Developer productivity does not matter in your world?

> In other words you only optimized the critical 3% of the codebase rather than prematurely optimizing everything with pImpl abstractions?

Yes, because nowhere in this thread have I advocated prematurely optimizing everything with pImpl abstractions. Those are words you have put in my mouth. pImpl abstraction is a single tool that can be used to improve compile-time performance. Not all the time, but in a fraction of the 3% of the time where it is appropriate.


Well, to the extent that it is a thing it only wastes the programmer’s time. I happen to think programmers are spending too little time, so that doesn’t bother me. Wasting CPU time on the other hand bothers me a lot!


Software still needs to be architected for performance from the start. Trying to micro optimize a loop before you know you need it what Knuth was saying to avoid.


Right. Much like avoiding pImpl because it might make a function call that occurs 0.001% of the time faster. That is the basis of the thread I was replying to.

Understanding what you are optimizing FOR and where the most attention should be spent is the crux of Knuth's argument. Trying to be clever up-front is often counter-productive.

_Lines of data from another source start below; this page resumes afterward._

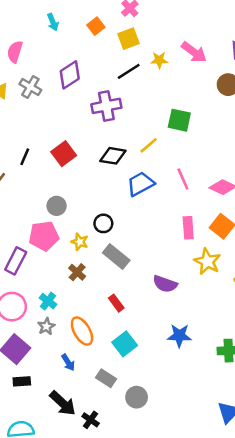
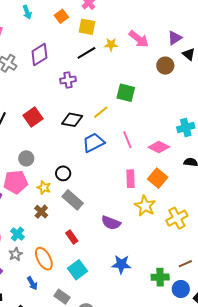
yellow square: (128, 39) -> (87, 27), turned 30
purple cross: (106, 106) -> (68, 80), size x0.7

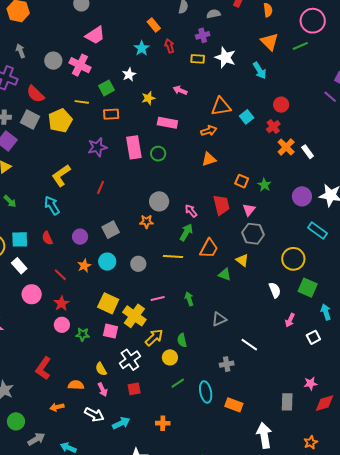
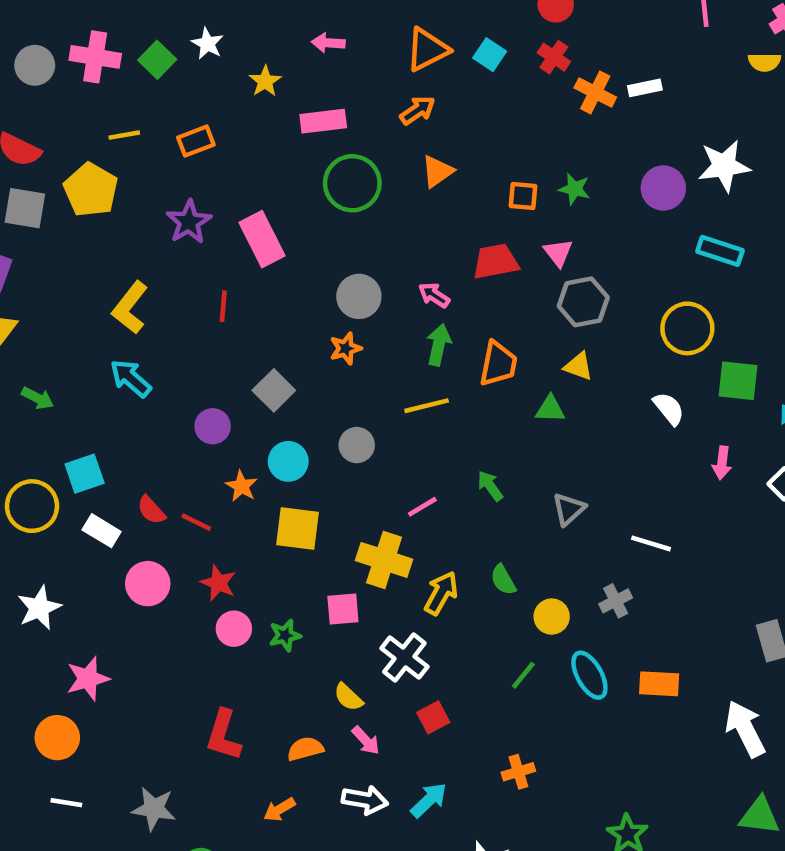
green square: (106, 88) -> (157, 60), moved
pink rectangle: (134, 147) -> (262, 239), moved
white rectangle: (308, 152) -> (645, 88), turned -48
green circle: (158, 154) -> (352, 183), moved, size x1.6
red trapezoid: (221, 205) -> (496, 261), turned -70
red semicircle: (47, 238) -> (151, 510), moved
yellow square: (108, 303) -> (298, 529), moved
yellow circle: (170, 357) -> (552, 617), moved

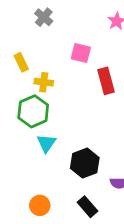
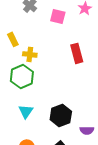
pink square: (81, 53) -> (58, 16), moved
cyan triangle: (46, 143) -> (26, 111), moved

There is nothing wrong with making some architectural decisions up front, but that is much different than avoiding pImpls at all costs because indirection is slower. Indirection doesn't always matter, and it should only be tackled when and where it does.


Well pImpl itself could be a premature optimization.


It's not an optimisation. It's to encapsulate logic which does not need to be present in public headers.

Given that it makes every object instantiation perform a memory allocation, followed by required indirection to accesss it, and will also prevent the creation of default copy constructor and assignment operator etc. due to use of unique_ptr, it adds complexity as well as two sources of performance loss.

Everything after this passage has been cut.